Any real resale value in between the American made or Itallian made? 

Buying either a Inox American made or a Black Itallian made. What is the better gun?


----------



## Dreadnought (Nov 9, 2006)

No discernible difference. You could get an Italian for sentimental value, but there's no gap in the quality between Italian and American.


----------



## CHICAGO TYPEWRITER (May 1, 2007)

Update......I got a used 92 Inox with about 50 rounds through it for $400. Looks brand new. No scrapes or such. Came with everything. including paper box and all papers and lock. I've not fired it yet.


----------



## CHICAGO TYPEWRITER (May 1, 2007)

150+ rounds absolutely trouble free! Perfection. I'm VERY pleased with my purchase and now a huge Beretta fan, except now I also want a 96!

http://img242.imageshack.us/slideshow/player.php?id=img242/9268/1180792186sgm.smil


----------



## 45SAM1 (Jan 11, 2007)

*nice*

thanks for the slide show! nice lookin beretta!:smt1099


----------



## Anxiety. (May 1, 2007)

Thats a really nice looking gun, much better than the blued/black ones I'm used to seeing. Nice presentation too.


----------



## jason0007 (Nov 21, 2006)

CHICAGO TYPEWRITER said:


> Any real resale value in between the American made or Itallian made?
> 
> Buying either a Inox American made or a Black Itallian made. What is the better gun?


italian all the way! 
if u had a choice.........

the sales guy whom i bought my 92fs italian beretta even says so..!


----------



## schwazche (Oct 8, 2007)

I've found the Italian models maintain a higher resale.

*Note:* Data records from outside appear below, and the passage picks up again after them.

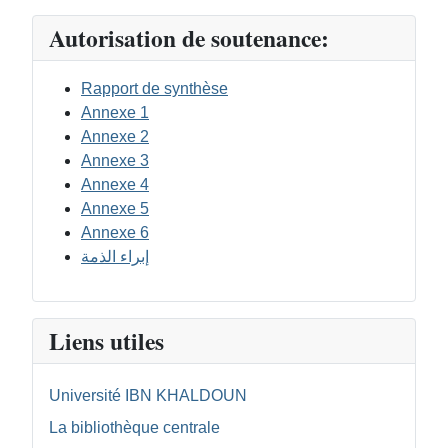
Autorisation de soutenance:
Rapport de synthèse
Annexe 1
Annexe 2
Annexe 3
Annexe 4
Annexe 5
Annexe 6
إبراء الذمة
Liens utiles
Université IBN KHALDOUN
La bibliothèque centrale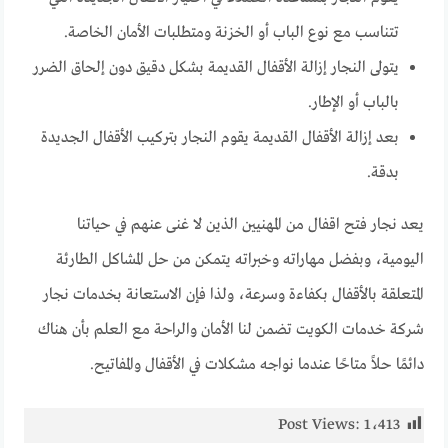
تتناسب مع نوع الباب أو الخزنة ومتطلبات الأمان الخاصة.
يتولى النجار إزالة الأقفال القديمة بشكل دقيق دون إلحاق الضرر
بالباب أو الإطار.
بعد إزالة الأقفال القديمة يقوم النجار بتركيب الأقفال الجديدة
بدقة.
يعد نجار فتح اقفال من المهنيين الذين لا غنى عنهم في حياتنا
اليومية، وبفضل مهاراته وخبراته يتمكن من حل المشاكل الطارئة
المتعلقة بالأقفال بكفاءة وسرعة، ولذا فإن الاستعانة بخدمات نجار
شركة خدمات الكويت تضمن لنا الأمان والراحة مع العلم بأن هناك
دائمًا حلاً متاحًا عندما نواجه مشكلات في الأقفال والمفاتيح.
Post Views:
1٬413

I think it's due to an implied higher level of quality control.

Just my $.02

YMMV

BTW, you got a smoking deal on that INOX 92. I have one as well (Italian, of course  )
Schwazche


----------



## Hokkmike (Oct 22, 2007)

I had a stainless Italian 92 which I was told was of more value for that fact, but I really don't know.


----------